La façon dont les conflits sont résolus est le facteur clé de toute relation. En fait, c’est le facteur le plus déterminant pour créer une relation saine ou malsaine, mutuellement satisfaisante ou insatisfaisante, amicale ou inamicale, profonde ou superficielle, intime ou froide.
Comme la plupart d’entre nous le savent, il existe une alternative à la posture « gagnant-perdant ». On l’appelle souvent « gagnant-gagnant » ou « sans perdant », car l’objectif est de trouver une solution au conflit qui réponde aux besoins des deux personnes.
Résoudre les conflits de cette manière nécessite trois attitudes et comportements importants :
1) Avoir conscience que le conflit en général offre l’occasion d’un changement constructif
2) Avoir la volonté de s’engager dans le processus de recherche mutuelle d’une solution qui répond aux besoins des deux personnes
3) Avoir les compétences en communication et en résolution de problèmes pour que cette méthode gagnant-gagnant fonctionne.
Trop souvent, les gens veulent résoudre les conflits de cette façon, mais ils ne sont pas vraiment disposés, au fond de leur cœur, à chercher une solution mutuellement acceptable ; ou bien ils n’ont pas les compétences nécessaires pour travailler ensemble à en trouver une. Dans ces contextes, la méthode gagnant-gagnant est vouée à l’échec.
« Continuons de parler »
Lorsque vous êtes en conflit avec une autre personne, vous en êtes généralement tous les deux conscients à un certain niveau. Il y a un sentiment de déséquilibre, de malaise, quelque chose ne va pas dans la relation. La communication entre vous peut changer, devenir superficielle ou laconique. Ou bien le silence s’installe.
Une fois que vous avez cette conscience d’être en conflit, ce que vous faites ensuite est essentiel.
Reconnaissez d’abord l’existence du conflit.
Très souvent, nous décidons de ne pas le reconnaître en espérant que le conflit disparaîtra d’une manière ou d’une autre ou se résoudra de lui-même.

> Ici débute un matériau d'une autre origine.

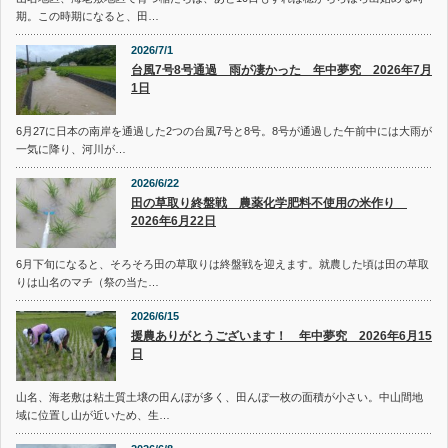
期。この時期になると、田…
2026/7/1
台風7号8号通過 雨が凄かった 年中夢究 2026年7月
1日
6月27に日本の南岸を通過した2つの台風7号と8号。8号が通過した午前中には大雨が
一気に降り、河川が…
2026/6/22
田の草取り終盤戦 農薬化学肥料不使用の米作り
2026年6月22日
6月下旬になると、そろそろ田の草取りは終盤戦を迎えます。就農した頃は田の草取
りは山名のマチ（祭の当た…
2026/6/15
援農ありがとうございます！ 年中夢究 2026年6月15
日
山名、海老敷は粘土質土壌の田んぼが多く、田んぼ一枚の面積が小さい。中山間地
域に位置し山が近いため、生…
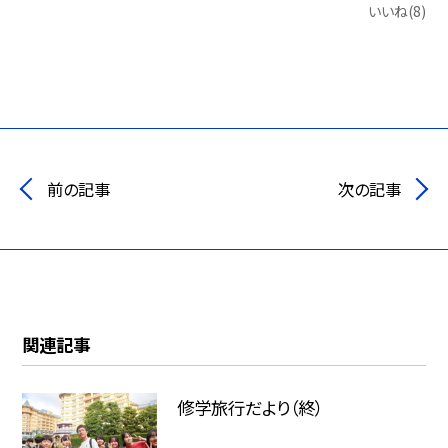
いいね(8)
前の記事
次の記事
関連記事
修学旅行だより（終）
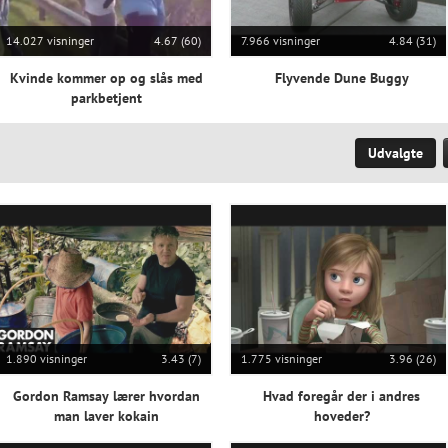
14.027 visninger
4.67 (60)
7.966 visninger
4.84 (31)
Kvinde kommer op og slås med
Flyvende Dune Buggy
parkbetjent
Udvalgte
1.890 visninger
3.43 (7)
1.775 visninger
3.96 (26)
Gordon Ramsay lærer hvordan
Hvad foregår der i andres
man laver kokain
hoveder?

Cela se produit rarement.
Ce n’est que lorsque les conflits sont révélés au grand jour qu’ils ont une chance d’être traités efficacement.
Et comme je l’ai dit précédemment, la gestion efficace des conflits requiert des compétences – des compétences dont l’efficacité est prouvée, parfois comme par magie. Lorsque vous disposez de ces compétences, l’idée d’affronter des conflits avec d’autres personnes n’est pas aussi intimidante, et peut même devenir stimulante et énergisante : il existe très peu de problèmes insolubles pour lesquels il n’y a pas de solutions mutuellement acceptables.
Le dialogue est l’élément clé de la résolution constructive du conflit au travail.
Le dialogue se compose de deux compétences de communication très différentes, mais toutes deux essentielles : l’écoute active et l’affirmation de soi sans culpabilité.
Le dialogue doit être mutuel et engagé par les deux protagonistes qui persistent sans relâche… Lorsque deux personnes entrent dans cette démarche et dépassent leur peur de commencer, le pouvoir miraculeux du dialogue se libère.
Reuel Howe, The Miracle of Dialogue
On ne peut qu’insister sur l’importance d’écouter avec empathie les besoins, les sentiments et les croyances de l’autre personne. Cela signifie faire l’expérience de ce que l’on ressent à la place de l’autre personne à ce moment-là, puis lui renvoyer ce que l’on a entendu pour vérifier si l’on a bien compris. Cela peut s’avérer très difficile, surtout lorsque vous avez des points de vue ou des sentiments très opposés, mais c’est possible si vous avez vraiment l’intention de comprendre. Quelque chose d’étonnant se produit lorsque les gens se sentent compris et acceptés à un niveau profond. Très souvent, leur besoin de s’accrocher à la solution du conflit envisagée se dissipe. Et souvent, leurs fortes émotions s’apaisent.
L’autre élément essentiel du dialogue est l’affirmation non culpabilisante de soi. À votre tour de parler de vos besoins et de dévoiler vos sentiments sans blâmer l’autre personne. Idéalement, l’autre s’engagera à vous écouter avec empathie, à se mettre à votre place, à vivre votre réalité. Lorsque cela se produit, vous pouvez, à votre tour, ressentir une libération et être plus ouvert à la recherche d’une solution mutuellement satisfaisante. Une fois que les besoins fondamentaux de chaque personne sont clairement définis et compris, les autres étapes nécessaires à la recherche d’une solution peuvent être franchies dans un climat de considération et de respect mutuels.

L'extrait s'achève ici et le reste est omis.